Chewy Molasses Cookies

Chewy Molasses Cookies

Ingredients

  • 2 cups (250 g) all-purpose flour
  • 2 tsp. baking soda
  • 11/2 tsp. ground cinnamon
  • 1 tsp. ground ginger
  • 3/4 tsp. ground cardamom
  • 1/2 tsp. Diamond Crystal or 1/4 tsp. Morton kosher salt
  • 1 large egg
  • 1/2 cup (1 stick) unsalted butter, melted
  • ⅓ cup (67 g) granulated sugar
  • ⅓ cup (4 oz.) mild-flavored (light) or robust-flavored (dark) molasses
  • 1/4 cup (packed; 53 g) dark brown sugar
  • Coarse sanding or raw sugar (for rolling)

Directions

  1. 1

    Place racks in lower and upper thirds of oven; preheat oven to 375°. Line 2 large rimmed baking sheets with parchment paper.

  2. 2

    Whisk 2 cups (250 g) all-purpose flour, 2 tsp. baking soda, 1½ tsp. ground cinnamon, 1 tsp. ground ginger, ¾ tsp. ground cardamom, and ½ tsp.

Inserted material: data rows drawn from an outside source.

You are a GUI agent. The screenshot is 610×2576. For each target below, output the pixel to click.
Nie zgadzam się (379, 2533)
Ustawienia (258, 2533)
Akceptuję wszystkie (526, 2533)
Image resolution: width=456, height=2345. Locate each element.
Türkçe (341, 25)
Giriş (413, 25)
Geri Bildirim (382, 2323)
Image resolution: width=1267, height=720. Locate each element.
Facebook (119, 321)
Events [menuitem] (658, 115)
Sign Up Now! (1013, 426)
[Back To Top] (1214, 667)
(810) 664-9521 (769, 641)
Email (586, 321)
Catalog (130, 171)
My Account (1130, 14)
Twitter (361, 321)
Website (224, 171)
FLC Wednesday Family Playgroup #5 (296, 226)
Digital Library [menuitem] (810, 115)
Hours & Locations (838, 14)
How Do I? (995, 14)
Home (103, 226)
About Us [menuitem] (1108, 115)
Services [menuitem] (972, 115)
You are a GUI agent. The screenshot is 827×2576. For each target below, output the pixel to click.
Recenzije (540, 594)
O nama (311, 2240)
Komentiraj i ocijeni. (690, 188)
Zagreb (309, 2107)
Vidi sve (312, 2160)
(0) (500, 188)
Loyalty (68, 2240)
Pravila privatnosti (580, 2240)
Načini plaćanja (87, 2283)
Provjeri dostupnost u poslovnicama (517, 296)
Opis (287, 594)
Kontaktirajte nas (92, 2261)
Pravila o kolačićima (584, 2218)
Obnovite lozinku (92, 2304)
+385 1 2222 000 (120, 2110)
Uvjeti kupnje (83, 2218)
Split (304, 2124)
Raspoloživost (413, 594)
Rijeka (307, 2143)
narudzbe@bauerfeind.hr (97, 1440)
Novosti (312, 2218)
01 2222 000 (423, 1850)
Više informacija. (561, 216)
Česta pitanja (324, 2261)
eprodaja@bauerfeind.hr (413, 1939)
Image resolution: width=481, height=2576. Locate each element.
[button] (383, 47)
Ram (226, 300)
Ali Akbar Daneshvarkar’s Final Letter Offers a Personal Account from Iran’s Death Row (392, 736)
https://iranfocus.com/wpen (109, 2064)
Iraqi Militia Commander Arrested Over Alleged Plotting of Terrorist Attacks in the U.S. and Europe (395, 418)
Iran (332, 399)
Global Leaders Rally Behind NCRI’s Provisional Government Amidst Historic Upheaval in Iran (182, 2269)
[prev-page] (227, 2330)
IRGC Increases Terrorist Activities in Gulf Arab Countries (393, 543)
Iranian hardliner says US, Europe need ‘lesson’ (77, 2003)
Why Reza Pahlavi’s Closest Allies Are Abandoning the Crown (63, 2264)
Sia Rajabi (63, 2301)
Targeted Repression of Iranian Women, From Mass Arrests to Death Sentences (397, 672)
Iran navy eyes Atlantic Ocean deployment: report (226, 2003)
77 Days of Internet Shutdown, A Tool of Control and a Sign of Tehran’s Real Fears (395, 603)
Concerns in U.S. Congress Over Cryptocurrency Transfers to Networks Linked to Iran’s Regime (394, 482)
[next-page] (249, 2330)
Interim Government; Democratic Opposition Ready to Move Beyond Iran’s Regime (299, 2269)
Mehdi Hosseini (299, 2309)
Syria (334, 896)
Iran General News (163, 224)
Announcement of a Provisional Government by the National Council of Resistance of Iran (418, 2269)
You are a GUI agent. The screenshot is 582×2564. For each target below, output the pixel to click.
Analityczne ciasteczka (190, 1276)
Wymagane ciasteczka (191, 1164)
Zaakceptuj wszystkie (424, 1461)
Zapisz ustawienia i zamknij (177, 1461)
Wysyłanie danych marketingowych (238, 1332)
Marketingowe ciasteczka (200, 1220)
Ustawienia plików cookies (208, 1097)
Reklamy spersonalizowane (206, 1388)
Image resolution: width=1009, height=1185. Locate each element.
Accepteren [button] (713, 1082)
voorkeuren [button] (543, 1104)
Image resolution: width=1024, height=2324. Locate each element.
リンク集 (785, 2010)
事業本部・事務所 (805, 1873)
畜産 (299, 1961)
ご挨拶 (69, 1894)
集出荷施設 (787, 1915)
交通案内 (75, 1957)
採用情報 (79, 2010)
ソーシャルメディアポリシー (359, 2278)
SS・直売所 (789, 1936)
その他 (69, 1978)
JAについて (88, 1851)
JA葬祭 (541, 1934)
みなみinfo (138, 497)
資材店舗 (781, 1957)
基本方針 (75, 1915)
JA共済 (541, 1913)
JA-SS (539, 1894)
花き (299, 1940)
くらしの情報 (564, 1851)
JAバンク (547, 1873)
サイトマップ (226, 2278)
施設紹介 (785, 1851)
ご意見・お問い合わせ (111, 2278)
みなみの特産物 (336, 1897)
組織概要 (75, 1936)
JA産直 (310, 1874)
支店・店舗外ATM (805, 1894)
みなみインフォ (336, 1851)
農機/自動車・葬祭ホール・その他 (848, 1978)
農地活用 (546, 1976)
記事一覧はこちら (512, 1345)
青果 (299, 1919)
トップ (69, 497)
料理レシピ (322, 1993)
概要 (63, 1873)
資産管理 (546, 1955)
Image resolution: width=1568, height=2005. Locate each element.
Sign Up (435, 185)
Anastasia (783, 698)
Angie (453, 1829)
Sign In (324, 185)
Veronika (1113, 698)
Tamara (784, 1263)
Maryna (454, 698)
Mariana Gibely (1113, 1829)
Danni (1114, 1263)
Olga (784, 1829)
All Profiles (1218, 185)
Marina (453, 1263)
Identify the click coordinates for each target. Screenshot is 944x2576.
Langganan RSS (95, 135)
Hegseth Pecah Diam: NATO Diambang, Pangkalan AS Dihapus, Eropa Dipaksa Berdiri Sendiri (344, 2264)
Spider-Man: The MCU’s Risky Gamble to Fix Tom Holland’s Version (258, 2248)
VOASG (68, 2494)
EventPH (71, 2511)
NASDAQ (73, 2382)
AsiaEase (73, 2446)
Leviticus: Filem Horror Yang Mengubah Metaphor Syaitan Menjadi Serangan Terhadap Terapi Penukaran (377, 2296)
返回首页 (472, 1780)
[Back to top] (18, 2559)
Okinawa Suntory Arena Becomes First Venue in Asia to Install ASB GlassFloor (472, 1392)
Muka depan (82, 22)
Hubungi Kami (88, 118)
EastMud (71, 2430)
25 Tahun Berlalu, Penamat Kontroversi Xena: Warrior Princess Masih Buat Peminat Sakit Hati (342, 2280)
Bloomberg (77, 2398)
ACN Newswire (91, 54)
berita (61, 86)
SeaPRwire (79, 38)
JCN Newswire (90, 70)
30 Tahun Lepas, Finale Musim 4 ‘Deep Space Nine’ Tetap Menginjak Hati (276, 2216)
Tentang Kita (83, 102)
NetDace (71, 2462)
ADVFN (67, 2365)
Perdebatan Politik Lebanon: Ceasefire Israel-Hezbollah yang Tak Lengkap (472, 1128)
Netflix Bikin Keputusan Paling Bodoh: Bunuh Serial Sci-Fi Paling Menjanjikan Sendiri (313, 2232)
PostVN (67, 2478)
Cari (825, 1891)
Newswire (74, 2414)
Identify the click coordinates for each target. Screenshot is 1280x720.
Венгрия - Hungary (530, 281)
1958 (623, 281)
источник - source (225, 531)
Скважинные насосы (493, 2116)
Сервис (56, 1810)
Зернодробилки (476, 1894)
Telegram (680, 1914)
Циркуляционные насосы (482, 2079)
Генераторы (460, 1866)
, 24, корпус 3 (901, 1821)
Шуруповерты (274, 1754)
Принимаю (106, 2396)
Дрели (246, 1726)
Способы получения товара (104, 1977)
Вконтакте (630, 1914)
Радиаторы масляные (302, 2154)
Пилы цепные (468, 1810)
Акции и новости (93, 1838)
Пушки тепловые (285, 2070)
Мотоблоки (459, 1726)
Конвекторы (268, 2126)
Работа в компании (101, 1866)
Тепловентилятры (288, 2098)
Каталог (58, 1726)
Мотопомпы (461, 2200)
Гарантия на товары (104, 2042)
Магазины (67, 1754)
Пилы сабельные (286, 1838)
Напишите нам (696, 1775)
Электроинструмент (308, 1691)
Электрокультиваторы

Diamond Crystal or ¼ tsp. Morton kosher salt in a small bowl.

  3. 3

    Whisk 1 large egg, ½ cup (1 stick) unsalted butter, melted, ⅓ cup (67 g) granulated sugar, ⅓ cup (4 oz.) mild-flavored (light) or robust-flavored (dark) molasses, and ¼ cup (packed; 53 g) dark brown sugar in a medium bowl. Mix dry ingredients into wet ingredients just to combine.

  4. 4

    Place coarse sanding or raw sugar in a shallow bowl. Scoop out dough with a small cookie scoop or tablespoon and roll into balls (if dough is sticky, chill 20 minutes). Roll in sugar and place on prepared baking sheets, spacing 2" apart. Bake cookies, rotating baking sheets top to bottom and back to front halfway through, until cookies are puffed, crackling, and just set around edges (overbaked cookies won’t be chewy), 8–10 minutes. Transfer to wire racks and let cool. Do Ahead: Cookie dough can be made and rolled into balls 2 weeks ahead. Freeze on a baking sheet; transfer to resealable plastic bags. Let sit at room temperature 30 minutes before rolling in sugar. Cookies can be baked 1 week ahead; store in an airtight container at room temperature.